Si allungano le ombre sui prossimi dati congiunturali europei, su impulso dei malumori da Oltreoceano dove alle tante promesse della campagna elettorale potrebbero infine seguire anche dei fatti. Rispetto a non sapere, per quanto certo una nuova guerra dei dazi potrebbe avere risultati tremendi, potrebbe essere considerato un passo in avanti, per quanto molto costoso.

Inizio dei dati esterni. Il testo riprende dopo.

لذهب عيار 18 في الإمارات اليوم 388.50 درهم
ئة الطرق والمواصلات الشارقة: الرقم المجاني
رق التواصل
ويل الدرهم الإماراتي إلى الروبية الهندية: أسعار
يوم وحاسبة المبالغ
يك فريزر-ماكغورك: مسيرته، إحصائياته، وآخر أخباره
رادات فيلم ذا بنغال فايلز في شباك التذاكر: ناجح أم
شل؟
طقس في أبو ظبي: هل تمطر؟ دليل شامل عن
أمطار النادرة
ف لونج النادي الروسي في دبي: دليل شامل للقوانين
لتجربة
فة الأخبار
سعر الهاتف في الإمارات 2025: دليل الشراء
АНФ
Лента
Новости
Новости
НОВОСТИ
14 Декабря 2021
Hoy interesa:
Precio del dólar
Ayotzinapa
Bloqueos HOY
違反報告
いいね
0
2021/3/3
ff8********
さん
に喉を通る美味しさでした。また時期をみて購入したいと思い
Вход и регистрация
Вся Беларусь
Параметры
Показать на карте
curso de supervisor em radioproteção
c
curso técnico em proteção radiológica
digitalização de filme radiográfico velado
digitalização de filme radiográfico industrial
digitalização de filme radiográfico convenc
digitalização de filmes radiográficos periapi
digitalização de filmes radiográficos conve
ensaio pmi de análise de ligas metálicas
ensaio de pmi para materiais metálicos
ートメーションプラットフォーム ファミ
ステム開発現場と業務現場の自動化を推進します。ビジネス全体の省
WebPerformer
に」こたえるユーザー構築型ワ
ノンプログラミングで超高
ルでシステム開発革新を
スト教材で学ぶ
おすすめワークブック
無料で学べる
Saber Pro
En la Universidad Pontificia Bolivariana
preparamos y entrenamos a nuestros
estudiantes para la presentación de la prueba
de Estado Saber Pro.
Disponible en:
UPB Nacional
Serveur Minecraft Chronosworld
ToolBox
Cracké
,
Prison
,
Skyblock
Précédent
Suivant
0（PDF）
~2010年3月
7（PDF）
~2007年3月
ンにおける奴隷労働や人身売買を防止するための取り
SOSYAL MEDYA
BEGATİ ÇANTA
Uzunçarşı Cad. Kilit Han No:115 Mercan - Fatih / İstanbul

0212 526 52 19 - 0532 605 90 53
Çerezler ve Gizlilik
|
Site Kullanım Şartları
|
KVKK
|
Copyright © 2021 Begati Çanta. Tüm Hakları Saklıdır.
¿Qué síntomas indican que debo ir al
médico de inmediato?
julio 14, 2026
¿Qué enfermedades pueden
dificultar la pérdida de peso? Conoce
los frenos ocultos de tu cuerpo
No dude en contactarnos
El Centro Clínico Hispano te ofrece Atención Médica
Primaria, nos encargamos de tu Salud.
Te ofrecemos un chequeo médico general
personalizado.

Nel corso del mese di febbraio l’indice Pmi delle Pmi svizzere è però finalmente rimbalzato, segnalando una forte accelerazione positiva, dopo un nuovo triste primato raggiungo in gennaio, quando l’indice era precipitato a un minimo di 44,6 allungando una pericolosa tendenza iniziata sul finire del 2024. Il punteggio di 49,9 tagliato in febbraio, dunque a un passo dalla fatidica soglia dei 50 punti, riporta l’indice svizzero sui valori di novembre (50,1) prima che il calo iniziasse, per quanto non va scordato che già in settembre 2024 si veleggiasse in area 47,2 dunque in leggera contrazione.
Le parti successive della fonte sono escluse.